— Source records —
______

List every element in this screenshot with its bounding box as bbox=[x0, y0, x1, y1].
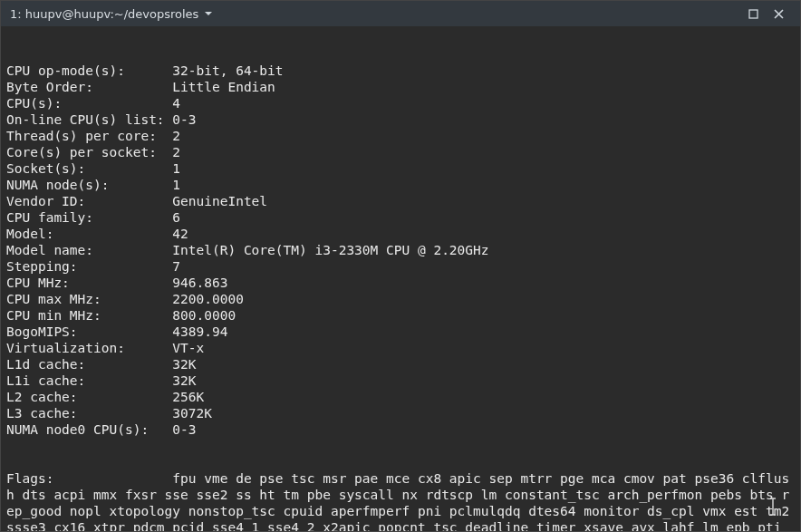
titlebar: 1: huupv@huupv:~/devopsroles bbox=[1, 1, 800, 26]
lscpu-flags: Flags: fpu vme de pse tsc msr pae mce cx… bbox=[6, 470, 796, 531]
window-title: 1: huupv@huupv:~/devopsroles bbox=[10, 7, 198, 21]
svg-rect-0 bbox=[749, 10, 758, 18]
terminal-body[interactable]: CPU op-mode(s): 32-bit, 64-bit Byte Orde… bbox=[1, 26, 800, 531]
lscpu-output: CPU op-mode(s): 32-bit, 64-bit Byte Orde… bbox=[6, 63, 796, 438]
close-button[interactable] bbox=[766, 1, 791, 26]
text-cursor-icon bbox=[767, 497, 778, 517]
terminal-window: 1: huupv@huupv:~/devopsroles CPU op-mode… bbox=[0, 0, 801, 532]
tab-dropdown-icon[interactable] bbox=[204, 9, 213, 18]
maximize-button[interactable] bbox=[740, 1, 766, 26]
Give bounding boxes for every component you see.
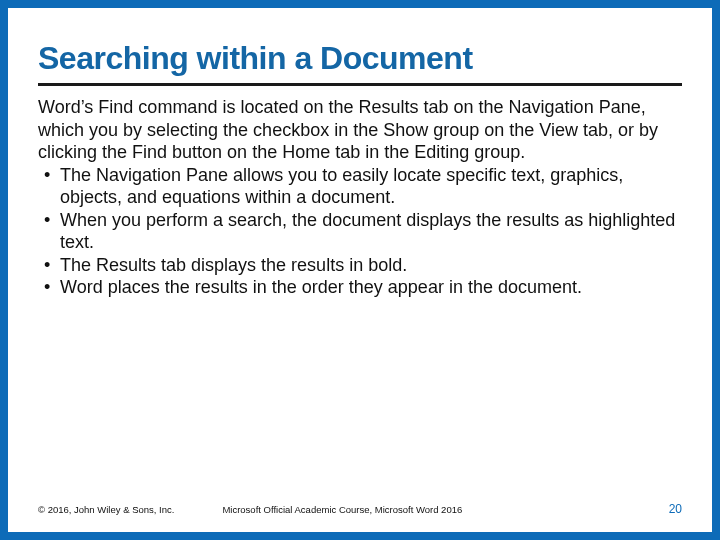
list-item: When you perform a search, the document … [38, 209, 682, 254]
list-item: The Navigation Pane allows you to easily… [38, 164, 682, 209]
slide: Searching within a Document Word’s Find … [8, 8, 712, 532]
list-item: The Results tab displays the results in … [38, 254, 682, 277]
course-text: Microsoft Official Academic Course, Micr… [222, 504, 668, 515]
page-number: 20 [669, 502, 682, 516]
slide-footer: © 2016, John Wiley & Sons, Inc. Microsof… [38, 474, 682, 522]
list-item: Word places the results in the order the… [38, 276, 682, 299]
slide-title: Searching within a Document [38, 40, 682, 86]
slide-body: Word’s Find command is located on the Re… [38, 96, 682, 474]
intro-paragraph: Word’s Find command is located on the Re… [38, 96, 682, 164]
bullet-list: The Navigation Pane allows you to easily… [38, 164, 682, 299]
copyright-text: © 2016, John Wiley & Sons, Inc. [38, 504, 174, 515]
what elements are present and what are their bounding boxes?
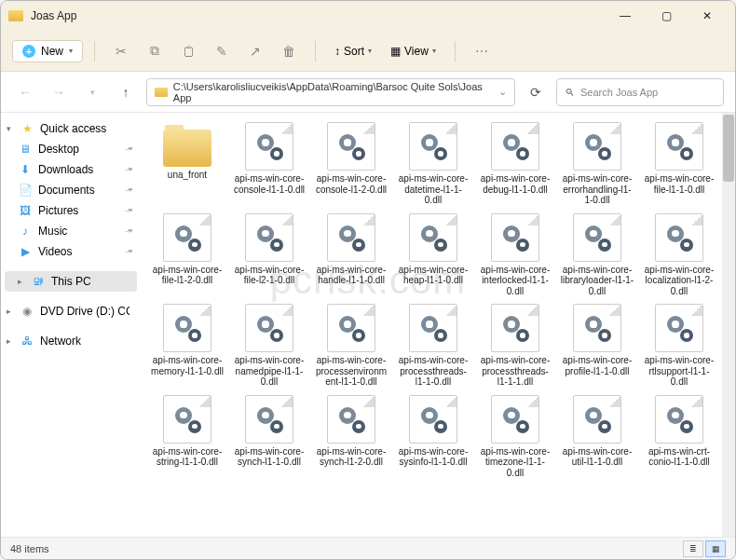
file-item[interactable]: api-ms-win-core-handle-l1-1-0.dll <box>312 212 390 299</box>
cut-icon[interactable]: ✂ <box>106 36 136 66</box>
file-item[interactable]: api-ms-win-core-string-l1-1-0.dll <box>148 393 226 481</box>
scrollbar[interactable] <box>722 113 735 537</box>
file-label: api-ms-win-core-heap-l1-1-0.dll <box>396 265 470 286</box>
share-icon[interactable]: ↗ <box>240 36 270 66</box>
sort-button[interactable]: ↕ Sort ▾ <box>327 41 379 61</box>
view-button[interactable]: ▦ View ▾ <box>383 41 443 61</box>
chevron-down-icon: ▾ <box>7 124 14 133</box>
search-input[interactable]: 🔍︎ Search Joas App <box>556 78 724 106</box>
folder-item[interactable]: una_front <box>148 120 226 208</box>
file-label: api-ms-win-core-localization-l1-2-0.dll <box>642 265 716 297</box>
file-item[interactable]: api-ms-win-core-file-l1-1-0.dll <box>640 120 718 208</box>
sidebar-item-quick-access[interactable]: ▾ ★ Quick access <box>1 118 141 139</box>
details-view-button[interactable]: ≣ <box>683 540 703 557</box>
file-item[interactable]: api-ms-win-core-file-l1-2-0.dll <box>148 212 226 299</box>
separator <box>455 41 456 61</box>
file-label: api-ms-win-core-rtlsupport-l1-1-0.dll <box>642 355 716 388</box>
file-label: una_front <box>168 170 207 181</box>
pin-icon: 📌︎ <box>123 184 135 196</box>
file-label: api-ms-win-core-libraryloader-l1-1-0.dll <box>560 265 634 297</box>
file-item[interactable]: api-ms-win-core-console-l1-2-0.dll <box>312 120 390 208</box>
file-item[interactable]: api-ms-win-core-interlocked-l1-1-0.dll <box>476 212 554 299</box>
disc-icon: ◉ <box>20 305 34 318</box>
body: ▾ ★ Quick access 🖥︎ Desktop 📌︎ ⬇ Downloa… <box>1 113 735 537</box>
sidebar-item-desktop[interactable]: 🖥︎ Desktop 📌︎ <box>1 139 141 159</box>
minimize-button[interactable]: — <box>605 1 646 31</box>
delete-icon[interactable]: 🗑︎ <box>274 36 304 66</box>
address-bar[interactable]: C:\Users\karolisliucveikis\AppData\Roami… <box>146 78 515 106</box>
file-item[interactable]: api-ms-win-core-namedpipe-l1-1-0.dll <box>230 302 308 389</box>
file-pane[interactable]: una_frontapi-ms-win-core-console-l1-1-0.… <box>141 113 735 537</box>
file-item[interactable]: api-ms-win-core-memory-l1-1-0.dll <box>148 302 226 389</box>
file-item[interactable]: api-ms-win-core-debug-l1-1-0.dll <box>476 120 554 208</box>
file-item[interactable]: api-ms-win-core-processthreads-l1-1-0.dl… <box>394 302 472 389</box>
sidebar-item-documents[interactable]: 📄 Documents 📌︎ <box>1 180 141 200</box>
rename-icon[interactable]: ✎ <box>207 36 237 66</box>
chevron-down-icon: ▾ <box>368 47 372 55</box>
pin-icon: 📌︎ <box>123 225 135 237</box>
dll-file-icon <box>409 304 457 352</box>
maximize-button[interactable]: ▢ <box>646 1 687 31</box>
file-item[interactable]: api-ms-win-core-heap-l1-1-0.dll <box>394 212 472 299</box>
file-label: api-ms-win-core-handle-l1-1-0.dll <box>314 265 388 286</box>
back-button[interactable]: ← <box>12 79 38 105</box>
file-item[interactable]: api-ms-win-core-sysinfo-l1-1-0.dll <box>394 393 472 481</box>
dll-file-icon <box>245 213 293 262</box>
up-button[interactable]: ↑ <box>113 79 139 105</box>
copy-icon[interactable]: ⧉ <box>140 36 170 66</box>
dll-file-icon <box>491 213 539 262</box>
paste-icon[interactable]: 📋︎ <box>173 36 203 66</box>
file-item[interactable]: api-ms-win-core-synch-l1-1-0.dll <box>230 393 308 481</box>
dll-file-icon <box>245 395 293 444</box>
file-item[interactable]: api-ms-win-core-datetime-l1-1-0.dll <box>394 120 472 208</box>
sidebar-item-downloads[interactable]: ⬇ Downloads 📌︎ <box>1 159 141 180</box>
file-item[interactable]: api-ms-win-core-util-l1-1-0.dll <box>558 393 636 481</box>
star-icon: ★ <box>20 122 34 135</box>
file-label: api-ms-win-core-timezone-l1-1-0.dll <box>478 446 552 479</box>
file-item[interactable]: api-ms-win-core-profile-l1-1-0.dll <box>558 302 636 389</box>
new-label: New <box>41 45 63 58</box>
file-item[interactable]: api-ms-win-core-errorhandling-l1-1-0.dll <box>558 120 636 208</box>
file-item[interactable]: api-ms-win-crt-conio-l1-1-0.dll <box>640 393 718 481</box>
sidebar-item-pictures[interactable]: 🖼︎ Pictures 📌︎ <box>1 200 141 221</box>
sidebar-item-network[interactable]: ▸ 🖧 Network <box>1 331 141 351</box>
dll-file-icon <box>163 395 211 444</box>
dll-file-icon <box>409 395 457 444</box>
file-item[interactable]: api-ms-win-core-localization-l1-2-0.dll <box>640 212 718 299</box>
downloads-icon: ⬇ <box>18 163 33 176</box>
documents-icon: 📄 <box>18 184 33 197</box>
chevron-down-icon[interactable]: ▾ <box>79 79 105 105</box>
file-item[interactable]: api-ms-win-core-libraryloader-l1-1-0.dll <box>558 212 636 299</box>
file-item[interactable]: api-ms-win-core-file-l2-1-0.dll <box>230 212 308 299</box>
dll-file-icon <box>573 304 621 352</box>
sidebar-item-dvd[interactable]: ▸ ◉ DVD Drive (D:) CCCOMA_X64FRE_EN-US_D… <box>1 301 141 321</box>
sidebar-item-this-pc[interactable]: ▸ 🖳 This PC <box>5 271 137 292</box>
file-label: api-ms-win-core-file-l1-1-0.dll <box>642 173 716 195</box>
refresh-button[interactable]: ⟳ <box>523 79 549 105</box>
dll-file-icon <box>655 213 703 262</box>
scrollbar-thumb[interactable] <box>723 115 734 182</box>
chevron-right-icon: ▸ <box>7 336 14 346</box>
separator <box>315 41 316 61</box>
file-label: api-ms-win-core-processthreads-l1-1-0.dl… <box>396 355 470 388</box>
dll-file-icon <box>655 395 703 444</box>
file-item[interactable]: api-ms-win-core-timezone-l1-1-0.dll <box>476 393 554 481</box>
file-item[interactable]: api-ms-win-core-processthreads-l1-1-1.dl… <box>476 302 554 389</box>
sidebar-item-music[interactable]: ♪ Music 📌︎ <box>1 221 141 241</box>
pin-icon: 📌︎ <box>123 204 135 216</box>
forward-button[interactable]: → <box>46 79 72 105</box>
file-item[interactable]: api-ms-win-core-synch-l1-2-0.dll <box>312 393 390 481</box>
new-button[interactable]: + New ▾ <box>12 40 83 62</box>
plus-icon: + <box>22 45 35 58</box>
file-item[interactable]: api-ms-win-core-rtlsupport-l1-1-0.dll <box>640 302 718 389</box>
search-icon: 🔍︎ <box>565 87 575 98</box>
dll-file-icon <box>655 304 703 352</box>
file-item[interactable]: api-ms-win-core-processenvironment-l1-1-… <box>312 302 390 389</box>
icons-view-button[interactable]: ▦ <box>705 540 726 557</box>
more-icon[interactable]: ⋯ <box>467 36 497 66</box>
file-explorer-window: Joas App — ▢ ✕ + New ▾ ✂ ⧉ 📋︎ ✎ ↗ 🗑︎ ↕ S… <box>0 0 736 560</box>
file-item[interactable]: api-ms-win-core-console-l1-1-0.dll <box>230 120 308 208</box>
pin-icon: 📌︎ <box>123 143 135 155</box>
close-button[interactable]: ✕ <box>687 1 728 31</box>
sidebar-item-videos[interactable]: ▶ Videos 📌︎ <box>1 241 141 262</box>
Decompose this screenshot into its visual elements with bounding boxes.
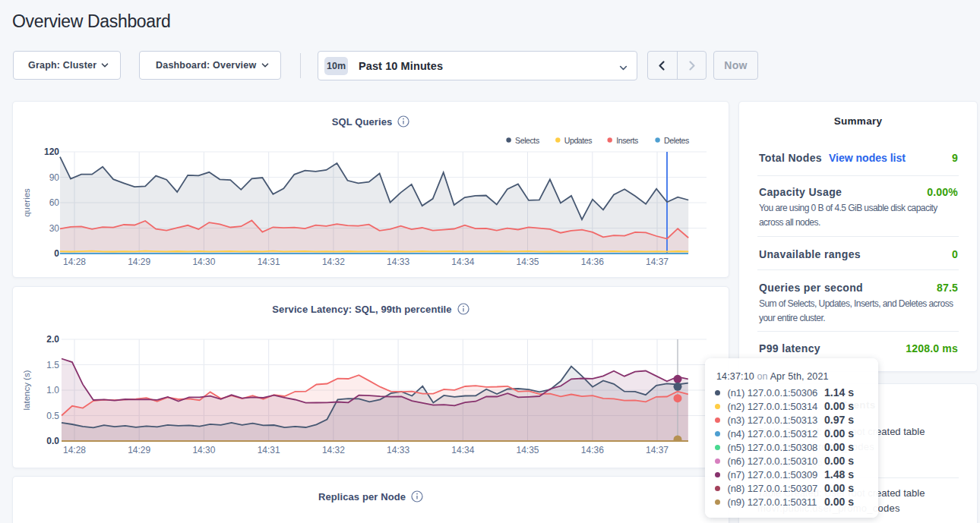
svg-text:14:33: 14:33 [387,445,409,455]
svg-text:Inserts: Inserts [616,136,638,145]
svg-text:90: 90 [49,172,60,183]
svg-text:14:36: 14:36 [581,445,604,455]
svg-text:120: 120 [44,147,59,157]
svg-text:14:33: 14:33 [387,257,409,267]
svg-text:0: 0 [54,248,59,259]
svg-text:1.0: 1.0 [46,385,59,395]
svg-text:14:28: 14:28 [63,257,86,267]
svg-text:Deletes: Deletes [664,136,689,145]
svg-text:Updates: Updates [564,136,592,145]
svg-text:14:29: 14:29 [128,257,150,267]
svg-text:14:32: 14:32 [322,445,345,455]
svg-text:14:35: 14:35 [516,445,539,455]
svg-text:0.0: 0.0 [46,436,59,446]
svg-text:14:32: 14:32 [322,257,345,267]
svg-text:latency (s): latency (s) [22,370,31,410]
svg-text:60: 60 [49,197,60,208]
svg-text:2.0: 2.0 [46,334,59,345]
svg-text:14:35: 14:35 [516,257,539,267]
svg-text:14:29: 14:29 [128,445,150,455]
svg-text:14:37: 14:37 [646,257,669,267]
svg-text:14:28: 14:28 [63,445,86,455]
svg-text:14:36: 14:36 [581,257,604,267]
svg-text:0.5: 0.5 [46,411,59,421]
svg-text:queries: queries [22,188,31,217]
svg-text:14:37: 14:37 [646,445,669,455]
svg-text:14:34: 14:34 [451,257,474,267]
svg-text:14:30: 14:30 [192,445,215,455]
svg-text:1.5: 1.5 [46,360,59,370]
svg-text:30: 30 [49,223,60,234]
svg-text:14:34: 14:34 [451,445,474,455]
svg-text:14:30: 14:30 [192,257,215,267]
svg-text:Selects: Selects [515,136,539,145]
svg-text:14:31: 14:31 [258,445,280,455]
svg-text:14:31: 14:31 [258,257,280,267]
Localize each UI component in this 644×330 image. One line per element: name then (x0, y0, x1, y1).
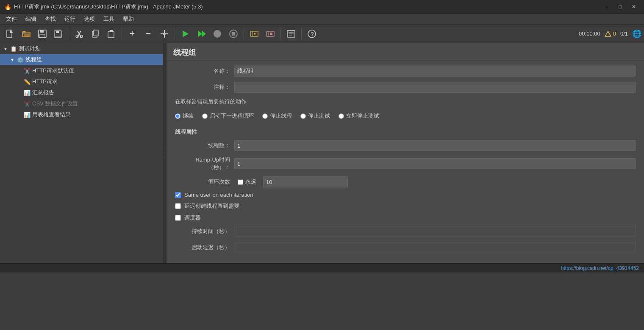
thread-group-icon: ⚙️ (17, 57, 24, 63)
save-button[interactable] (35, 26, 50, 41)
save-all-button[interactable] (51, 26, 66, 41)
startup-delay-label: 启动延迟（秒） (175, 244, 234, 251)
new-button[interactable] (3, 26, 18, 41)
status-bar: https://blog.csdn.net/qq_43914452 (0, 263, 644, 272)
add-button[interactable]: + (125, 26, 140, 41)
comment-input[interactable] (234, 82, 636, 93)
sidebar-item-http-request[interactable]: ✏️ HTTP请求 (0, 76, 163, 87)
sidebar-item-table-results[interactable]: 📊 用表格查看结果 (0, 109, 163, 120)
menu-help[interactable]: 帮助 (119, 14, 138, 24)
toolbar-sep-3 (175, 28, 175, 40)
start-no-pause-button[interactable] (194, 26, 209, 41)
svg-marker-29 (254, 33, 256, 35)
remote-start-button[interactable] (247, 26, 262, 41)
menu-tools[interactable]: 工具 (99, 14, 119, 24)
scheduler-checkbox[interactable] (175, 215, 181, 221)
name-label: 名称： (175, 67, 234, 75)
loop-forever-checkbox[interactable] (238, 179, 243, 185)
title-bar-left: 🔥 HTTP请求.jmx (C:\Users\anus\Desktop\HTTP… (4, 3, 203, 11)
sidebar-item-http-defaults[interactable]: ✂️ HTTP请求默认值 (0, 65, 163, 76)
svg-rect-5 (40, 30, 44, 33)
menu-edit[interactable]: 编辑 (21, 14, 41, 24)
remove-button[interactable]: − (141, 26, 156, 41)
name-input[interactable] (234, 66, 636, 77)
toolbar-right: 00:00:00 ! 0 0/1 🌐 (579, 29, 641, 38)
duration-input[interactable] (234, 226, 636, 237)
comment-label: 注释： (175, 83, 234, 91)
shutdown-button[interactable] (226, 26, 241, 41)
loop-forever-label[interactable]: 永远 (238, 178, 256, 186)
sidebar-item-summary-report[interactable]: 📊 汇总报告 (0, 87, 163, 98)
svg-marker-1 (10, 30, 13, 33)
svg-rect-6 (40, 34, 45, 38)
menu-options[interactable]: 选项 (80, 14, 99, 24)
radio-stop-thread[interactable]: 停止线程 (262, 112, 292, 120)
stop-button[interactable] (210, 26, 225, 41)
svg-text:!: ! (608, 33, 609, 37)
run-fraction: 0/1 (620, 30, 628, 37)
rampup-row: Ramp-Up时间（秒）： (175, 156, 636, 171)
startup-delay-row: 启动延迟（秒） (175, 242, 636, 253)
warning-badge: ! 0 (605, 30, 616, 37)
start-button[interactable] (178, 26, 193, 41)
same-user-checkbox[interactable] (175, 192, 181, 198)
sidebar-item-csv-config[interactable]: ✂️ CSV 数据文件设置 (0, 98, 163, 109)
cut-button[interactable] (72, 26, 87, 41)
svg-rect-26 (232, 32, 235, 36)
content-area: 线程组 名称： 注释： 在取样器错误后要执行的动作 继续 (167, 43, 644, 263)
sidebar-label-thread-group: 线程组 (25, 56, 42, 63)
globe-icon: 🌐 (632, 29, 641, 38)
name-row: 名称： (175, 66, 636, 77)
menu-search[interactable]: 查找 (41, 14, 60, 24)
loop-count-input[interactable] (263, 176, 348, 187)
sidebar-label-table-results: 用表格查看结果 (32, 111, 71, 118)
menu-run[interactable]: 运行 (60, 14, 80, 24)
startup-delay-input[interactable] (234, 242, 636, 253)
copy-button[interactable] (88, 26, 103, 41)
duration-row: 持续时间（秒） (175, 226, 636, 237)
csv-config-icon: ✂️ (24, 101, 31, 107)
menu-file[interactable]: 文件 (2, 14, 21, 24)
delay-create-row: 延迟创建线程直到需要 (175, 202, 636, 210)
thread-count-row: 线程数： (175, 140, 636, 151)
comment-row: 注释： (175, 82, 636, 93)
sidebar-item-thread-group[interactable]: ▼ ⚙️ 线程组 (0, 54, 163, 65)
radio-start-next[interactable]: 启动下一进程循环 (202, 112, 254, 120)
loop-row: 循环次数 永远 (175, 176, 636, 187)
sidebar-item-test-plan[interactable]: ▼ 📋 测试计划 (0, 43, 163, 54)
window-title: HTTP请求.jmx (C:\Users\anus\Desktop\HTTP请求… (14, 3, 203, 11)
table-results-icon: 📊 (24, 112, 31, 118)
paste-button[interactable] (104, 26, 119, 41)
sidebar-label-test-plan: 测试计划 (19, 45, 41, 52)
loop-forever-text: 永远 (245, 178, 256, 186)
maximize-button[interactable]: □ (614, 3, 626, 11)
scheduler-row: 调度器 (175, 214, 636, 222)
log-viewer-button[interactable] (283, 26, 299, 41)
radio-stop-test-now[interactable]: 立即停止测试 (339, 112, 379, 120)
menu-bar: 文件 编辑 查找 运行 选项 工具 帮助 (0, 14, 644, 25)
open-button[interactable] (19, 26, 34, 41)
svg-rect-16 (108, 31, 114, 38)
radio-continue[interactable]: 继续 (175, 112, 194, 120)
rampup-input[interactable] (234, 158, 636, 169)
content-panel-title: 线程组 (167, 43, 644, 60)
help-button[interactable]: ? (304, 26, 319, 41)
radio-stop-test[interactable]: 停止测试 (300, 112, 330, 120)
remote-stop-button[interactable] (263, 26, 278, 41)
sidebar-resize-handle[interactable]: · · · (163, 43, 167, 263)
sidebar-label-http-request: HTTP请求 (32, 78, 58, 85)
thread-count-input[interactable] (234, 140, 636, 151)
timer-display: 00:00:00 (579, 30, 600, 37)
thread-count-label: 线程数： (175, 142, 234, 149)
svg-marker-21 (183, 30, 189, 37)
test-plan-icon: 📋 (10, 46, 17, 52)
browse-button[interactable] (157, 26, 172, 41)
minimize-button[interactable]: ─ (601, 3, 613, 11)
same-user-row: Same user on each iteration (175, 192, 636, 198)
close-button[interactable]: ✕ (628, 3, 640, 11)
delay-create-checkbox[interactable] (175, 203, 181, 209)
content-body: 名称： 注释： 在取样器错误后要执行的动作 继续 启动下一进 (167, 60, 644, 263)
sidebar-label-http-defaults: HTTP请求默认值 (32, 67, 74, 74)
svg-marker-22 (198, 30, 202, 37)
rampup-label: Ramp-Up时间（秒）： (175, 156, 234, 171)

______

— WORK TO COMPLETE —
What are the lines of the data above that include the string "every"? Copy them.

— RESPONSE —
List every element in this screenshot with its bounding box as bbox=[x0, y0, x1, y1].
Give bounding boxes for every component you see.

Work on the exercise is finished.